An important goal of plant ecology is to separate the key dimensions of ecological variations across species and then to understand how and why they function and vary between species. For example, the widely used LHS scheme of Westoby propose that each dimension of LHS vary widely between species at any given level of the other two, but it is not sufficient to describe the main axes of trait variation of temperate woody species (Westoby, 1998). Therefore, investigating the correlation of trait characters in different plant clades will provide a sound basis further our understanding of the evolution of functional characters among plants (Pierce et al., 2014; Reich et al., 1999; Tjoelker et al., 2005). However, to our knowledge, no study has so far investigated plant trait variation across different clades, especially using large datasets in the context of LHS scheme and phylogeny.

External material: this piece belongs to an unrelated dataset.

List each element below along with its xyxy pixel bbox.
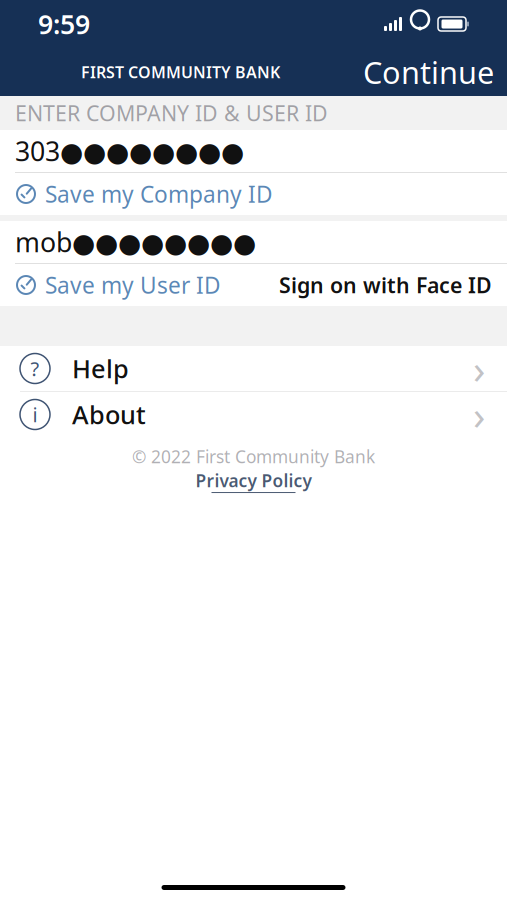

Consequently, it is still highly uncertain whether traits of different plant clades will fit a specific LHS scheme. Or, do all plant species within a specific clade support a plant ecological strategy scheme (LHS)? Although several authors have investigated LHS scheme within each clade such as palms, angiosperms, gymnosperms, annuals, perennials, herbaceous or woody plants (Cámara-Leret et al., 2017; Falster & Westoby, 2005; Kawai & Okada, 2020; Laughlin et al., 2010), but to our knowledge no study has so far used large datasets to investigate correlations of plant traits across different plant clades (i.e., palms, other monocots, dicots, and gymnosperms). We addressed these questions by conducting a meta-analysis of functional traits (plant height, leaf size, and seed mass) from four plant clades, i.e., palms, other monocots, dicots and gymnosperms with contrasting growth forms. The primary aim of the current study was to understand if and how the different plant clades are coordinated along the plant ecological strategy scheme. Specifically, we first used phylogenetic generalized linear mixed models (PGLMM) and partial R2lik logistic regression model, to explore how potential forces drive variation in plant traits between different clades, so as to better understand evolution and correlation between functional traits among sets of plant species (Zheng et al., 2009). We expected that each clade of plant species will share the same plant ecological strategy scheme, while LSH scheme would differ across different plant clades.